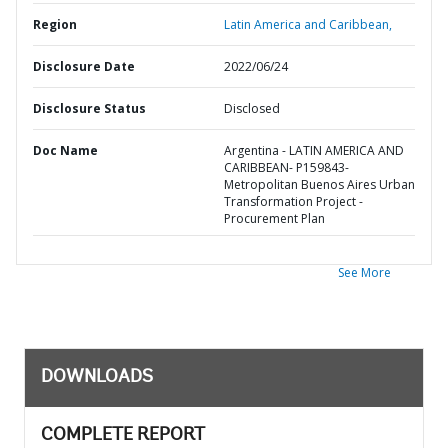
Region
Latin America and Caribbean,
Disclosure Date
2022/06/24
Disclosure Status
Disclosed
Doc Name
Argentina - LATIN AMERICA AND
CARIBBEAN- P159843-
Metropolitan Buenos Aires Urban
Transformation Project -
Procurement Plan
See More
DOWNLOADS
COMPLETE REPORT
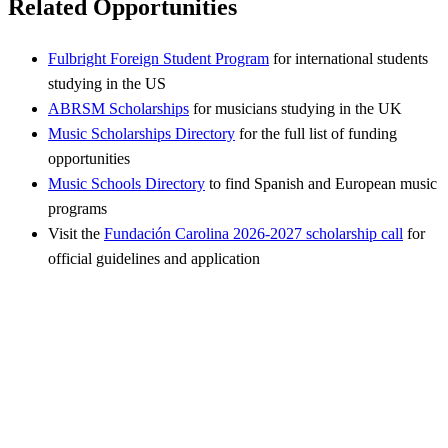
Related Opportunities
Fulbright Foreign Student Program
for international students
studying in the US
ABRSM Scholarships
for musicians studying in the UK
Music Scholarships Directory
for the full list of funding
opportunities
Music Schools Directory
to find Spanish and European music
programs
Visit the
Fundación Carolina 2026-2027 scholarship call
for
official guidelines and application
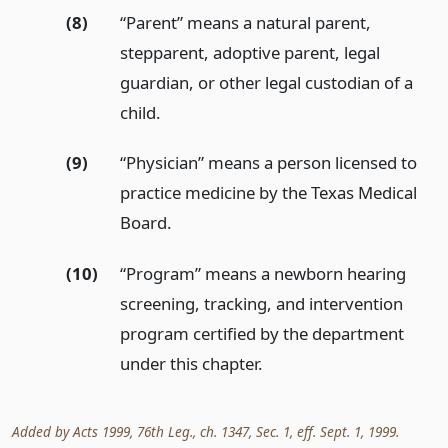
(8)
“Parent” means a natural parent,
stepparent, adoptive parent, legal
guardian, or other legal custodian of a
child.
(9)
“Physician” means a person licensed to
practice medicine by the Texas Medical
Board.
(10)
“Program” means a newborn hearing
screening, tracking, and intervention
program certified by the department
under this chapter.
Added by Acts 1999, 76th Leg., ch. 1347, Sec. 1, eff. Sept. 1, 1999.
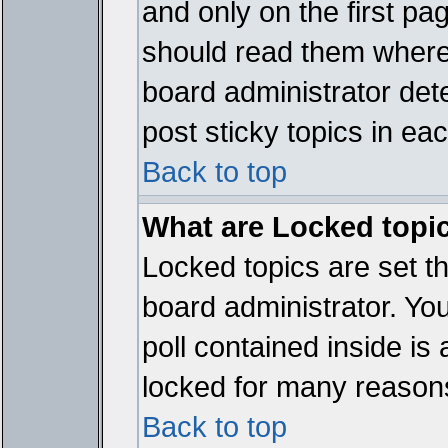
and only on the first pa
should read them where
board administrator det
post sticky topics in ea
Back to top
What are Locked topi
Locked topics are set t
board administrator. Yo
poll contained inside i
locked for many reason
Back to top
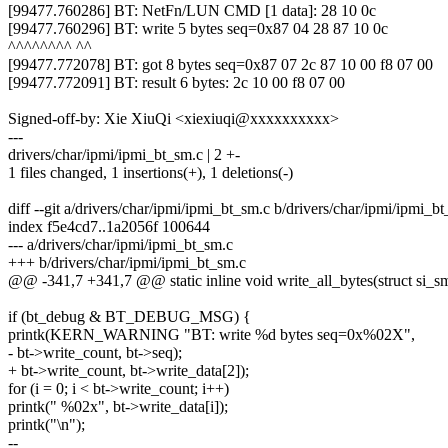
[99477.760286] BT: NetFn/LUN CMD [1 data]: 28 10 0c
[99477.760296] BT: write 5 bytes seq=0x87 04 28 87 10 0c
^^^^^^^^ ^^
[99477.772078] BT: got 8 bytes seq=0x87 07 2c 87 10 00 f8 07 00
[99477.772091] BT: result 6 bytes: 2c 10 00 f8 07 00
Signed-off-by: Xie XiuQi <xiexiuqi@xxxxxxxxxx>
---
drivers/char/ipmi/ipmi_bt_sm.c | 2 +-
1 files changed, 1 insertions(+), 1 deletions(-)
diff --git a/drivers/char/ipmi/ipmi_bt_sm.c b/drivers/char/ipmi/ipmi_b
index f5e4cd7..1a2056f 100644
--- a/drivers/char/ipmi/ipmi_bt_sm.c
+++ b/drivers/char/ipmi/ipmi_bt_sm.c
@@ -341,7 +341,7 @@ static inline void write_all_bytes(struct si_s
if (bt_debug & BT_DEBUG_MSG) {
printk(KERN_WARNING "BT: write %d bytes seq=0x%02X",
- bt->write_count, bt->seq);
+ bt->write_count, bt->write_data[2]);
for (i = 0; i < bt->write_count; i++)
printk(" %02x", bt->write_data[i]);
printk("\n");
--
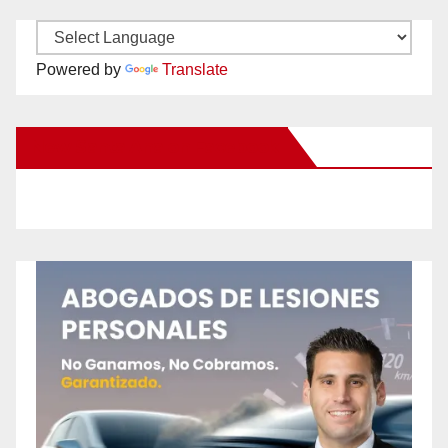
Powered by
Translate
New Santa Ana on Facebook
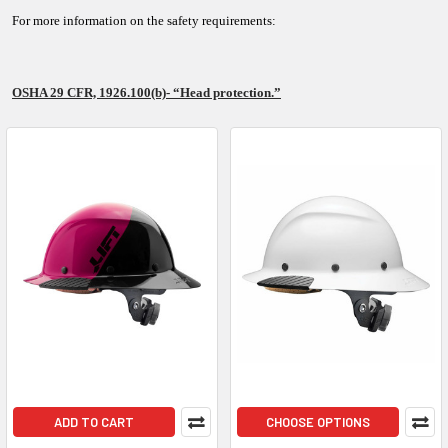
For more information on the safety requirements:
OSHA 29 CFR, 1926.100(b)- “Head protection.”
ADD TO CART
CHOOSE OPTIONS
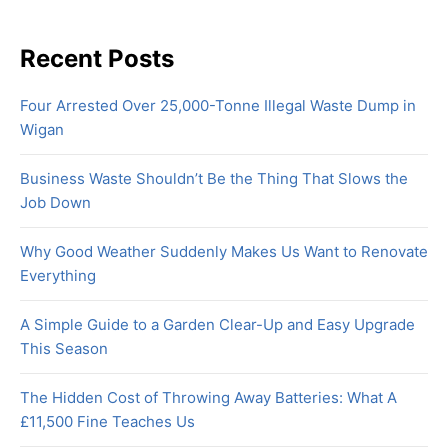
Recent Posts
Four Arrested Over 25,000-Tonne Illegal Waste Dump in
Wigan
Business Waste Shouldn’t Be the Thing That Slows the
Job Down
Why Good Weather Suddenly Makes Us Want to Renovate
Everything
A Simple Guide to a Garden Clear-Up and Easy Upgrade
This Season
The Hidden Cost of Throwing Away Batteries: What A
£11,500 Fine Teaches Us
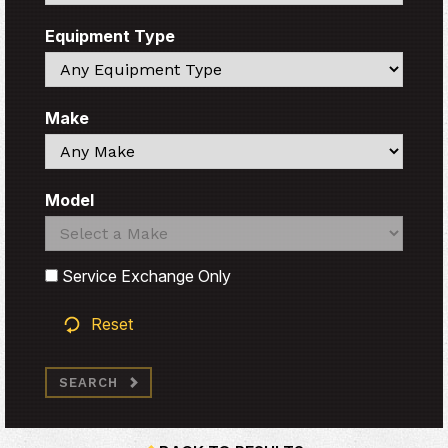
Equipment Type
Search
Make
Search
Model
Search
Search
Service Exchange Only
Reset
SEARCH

## WHAT THE TASK REQUIRES
Copy the lines above that hold the word "administrator".

## WRITTEN SOLUTION
board administrator det
board administrator. Yo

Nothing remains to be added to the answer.